Cam had steadied his grip on the shotgun, his fingers curling tight around the butt. He shook, though he tried hard to hide it from his father, who had taken position behind him with a watchful eye.

Cam could smell the beer on his breath. Feel the harsh scratch of secondhand cigarette smoke in his throat.

The calf in front of him wasn't moving, but he watched its ribs expand with breath again and again. He felt his own heartbeat in his ears and imagined it would stop too, the moment he pulled the trigger.

He didn't blink. His eyes had grown wet with tears and if his father were to see, it would warrant a slap on the back of the head—or worse. It wasn't the slap Cam was scared of, but the worse part.

Less than twenty-four-hours ago, he'd been a deliriously happy boy. He'd just celebrated his twelfth birthday with cupcakes and a single baseball cap Lucy had purchased for him with the money she'd saved from selling lemonade down at the church.

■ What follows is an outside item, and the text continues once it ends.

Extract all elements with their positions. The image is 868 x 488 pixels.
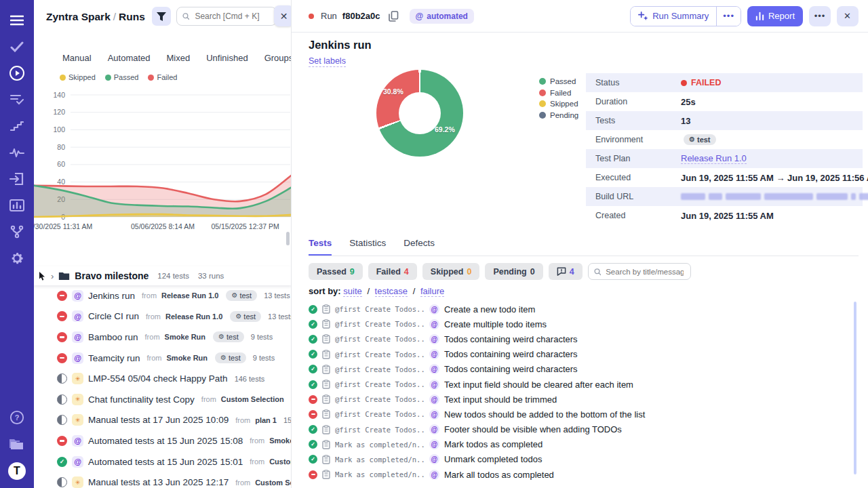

He had stolen her a drugstore lipstick while his mom was picking up medication at the pharmacy. Best thing he'd ever stolen, second to the hair ties he'd snagged for her last birthday.

Presents didn't come from parents. They came from twins who knew if they didn't do what they had to for each other, no one would.

But, to his surprise, his Mom had been smart enough to hide a ten dollar bill in a can of old peanuts at the back of the cupboard, and not in her purse where his pop could find it. So she'd bought frozen pizza and cherry soda, which was enough for Cam.

The best birthday on record, as far as he could recall. Mostly because his pop wasn't around to set his world on fire.

If he'd known that the next day he would be tasked with the job of killing his favorite baby cow, he wouldn't have enjoyed it so much. Wasn't a cruel situation, really. She'd developed a neurological disease, and the only cure was a bullet to the brain. But Cam had never shot a thing besides empty soda cans. And he was taking much too long.

"Just shoot the damn thing," his father grumbled.

Cam hesitated. He couldn't get himself to do it—couldn't pull the trigger.

His father let out an animal sound, dragging Cam back by his hair. "Give me the damn gun," he said. He snatched the shotgun from Cam's hands, aimed at the calf and POP.

Cam shot up from dead sleep to the buzz of his phone on his nightstand table. The pop of the gun from his dreams still rang like echoes in his head. He groaned and reached over, shoving aside empty beer cans to snatch the device from its charger. A message appeared as he unlocked the screen.

Lucy: Crashed my car down by the farm. Call you after work.

Cam sat up, delirious from the sleeping pills he'd taken before bed. Nothing seemed to work anymore. Insomnia snapped him out of sleep every few hours like an alarm was going off deep inside his bones.

You have two braincells, Lucy, he typed back, and they're both fighting for third place.

No response. Cam sighed and sat up, running his fingers through his curly brown hair.

He would have been more worried about Lucy if it weren't for the fact that they were tied together at the brain. When things were wrong—really wrong—Cam felt it. Back in high school when Lucy broke her leg, he swore he lost all feeling in his for an entire evening. When she burned herself on the grill, he developed a rash in the same spot, next day.